Explaining Subgraph schemas

Introduction

Chainstack just announced its newest addition to the platform—Chainstack Subgraphs. It allows developers to index and consume blockchain data with peace of mind.

To tailor a subgraph to your specific needs, it is essential to understand how its data is stored. A typical schema looks like this:

type Token @entity {
	id: Bytes!
	name: String!
	symbol: String
	decimals: Int
}

Schema is defined in schema.graphql file and is auto-generated when you run the graph init command. It is essential for subgraph deployment. You can create multiple schema files with different names, just make sure to add them in subgraph.yaml.

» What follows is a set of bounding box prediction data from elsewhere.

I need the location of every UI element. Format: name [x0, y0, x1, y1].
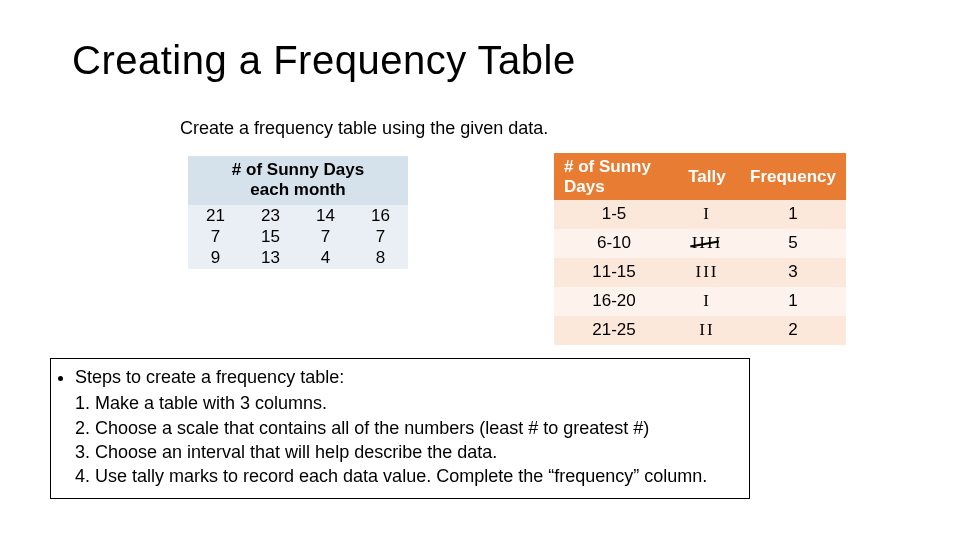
subtitle: Create a frequency table using the given…: [180, 118, 548, 139]
raw-data-cell: 13: [243, 247, 298, 268]
header-col1-line2: Days: [564, 177, 605, 196]
tally-cell: III: [674, 258, 740, 287]
tally-cell: IIII: [674, 229, 740, 258]
step-item: Choose a scale that contains all of the …: [95, 416, 739, 440]
raw-data-heading: # of Sunny Days each month: [188, 156, 408, 205]
frequency-cell: 1: [740, 200, 846, 229]
table-row: 1-5 I 1: [554, 200, 846, 229]
raw-data-cell: 7: [188, 226, 243, 247]
frequency-table-header-row: # of Sunny Days Tally Frequency: [554, 153, 846, 200]
raw-data-cell: 7: [298, 226, 353, 247]
table-row: 21-25 II 2: [554, 316, 846, 345]
tally-cell: II: [674, 316, 740, 345]
raw-data-heading-line2: each month: [250, 180, 345, 199]
step-item: Use tally marks to record each data valu…: [95, 464, 739, 488]
tally-cell: I: [674, 287, 740, 316]
raw-data-row: 21 23 14 16: [188, 205, 408, 226]
raw-data-cell: 16: [353, 205, 408, 226]
range-cell: 21-25: [554, 316, 674, 345]
raw-data-cell: 9: [188, 247, 243, 268]
range-cell: 6-10: [554, 229, 674, 258]
slide: Creating a Frequency Table Create a freq…: [0, 0, 960, 540]
raw-data-cell: 23: [243, 205, 298, 226]
raw-data-cell: 8: [353, 247, 408, 268]
frequency-table-header: Frequency: [740, 153, 846, 200]
tally-five-icon: IIII: [692, 232, 723, 255]
page-title: Creating a Frequency Table: [72, 38, 576, 83]
raw-data-body: 21 23 14 16 7 15 7 7 9 13 4 8: [188, 205, 408, 269]
table-row: 11-15 III 3: [554, 258, 846, 287]
step-item: Choose an interval that will help descri…: [95, 440, 739, 464]
frequency-cell: 2: [740, 316, 846, 345]
raw-data-cell: 4: [298, 247, 353, 268]
range-cell: 11-15: [554, 258, 674, 287]
raw-data-row: 7 15 7 7: [188, 226, 408, 247]
raw-data-cell: 14: [298, 205, 353, 226]
raw-data-cell: 15: [243, 226, 298, 247]
table-row: 16-20 I 1: [554, 287, 846, 316]
step-item: Make a table with 3 columns.: [95, 391, 739, 415]
frequency-cell: 5: [740, 229, 846, 258]
table-row: 6-10 IIII 5: [554, 229, 846, 258]
raw-data-row: 9 13 4 8: [188, 247, 408, 268]
steps-lead: Steps to create a frequency table:: [75, 365, 739, 389]
range-cell: 1-5: [554, 200, 674, 229]
steps-box: Steps to create a frequency table: Make …: [50, 358, 750, 499]
range-cell: 16-20: [554, 287, 674, 316]
tally-cell: I: [674, 200, 740, 229]
raw-data-cell: 7: [353, 226, 408, 247]
frequency-cell: 1: [740, 287, 846, 316]
raw-data-cell: 21: [188, 205, 243, 226]
raw-data-heading-line1: # of Sunny Days: [232, 160, 364, 179]
header-col1-line1: # of Sunny: [564, 157, 651, 176]
frequency-table: # of Sunny Days Tally Frequency 1-5 I 1 …: [554, 153, 846, 345]
frequency-table-header: Tally: [674, 153, 740, 200]
frequency-cell: 3: [740, 258, 846, 287]
raw-data-box: # of Sunny Days each month 21 23 14 16 7…: [188, 156, 408, 269]
frequency-table-header: # of Sunny Days: [554, 153, 674, 200]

This article provides a general overview of subgraph schemas. Most of the examples are simplified versions of Messari’s subgraphs. For more in-depth information on how to use a subgraph, you can also check out these great articles in this category.

Entity

All data entries in a subgraph should be an entity and marked with @entity in the schema. Without explicitly declaring, it causes a compilation error. Entities can be related to other entities. For example:

type Token @entity {
	id: Bytes!
	name: String!
	symbol: String
}

type TransferEvent @entity {
	id: Bytes!
	token: Token!
	amount: BigInt!
}

In this case, a TransferEvent entity has a Token entity in its field. It is a one-to-many relationship. We will go into different types of relationships later.

Mutable vs immutable

In general, there are two types of entities: immutable and mutable.


type Token @entity {
	id: Bytes!
	name: String!
	symbol: String
	owner: [owner]
}

type Owner @entity{
	id: Bytes!
	balance: Int
}

type TransferEvent @entity(immutable: true) {
	id: Bytes!
	token: Token!
	amount: BigInt!
	from: Owner!
	to: Owner!
}

In this example, TransferEvent entity is defined as immutable. Immutable entities are much faster to write and query so always define an entity as immutable if possible.

By default, all entities are mutable meaning that they can be changed during execution. Immutable entities, as the name suggested, can’t be modified once it is created. It can only be modified if only the changes happen in the same block in which it is created.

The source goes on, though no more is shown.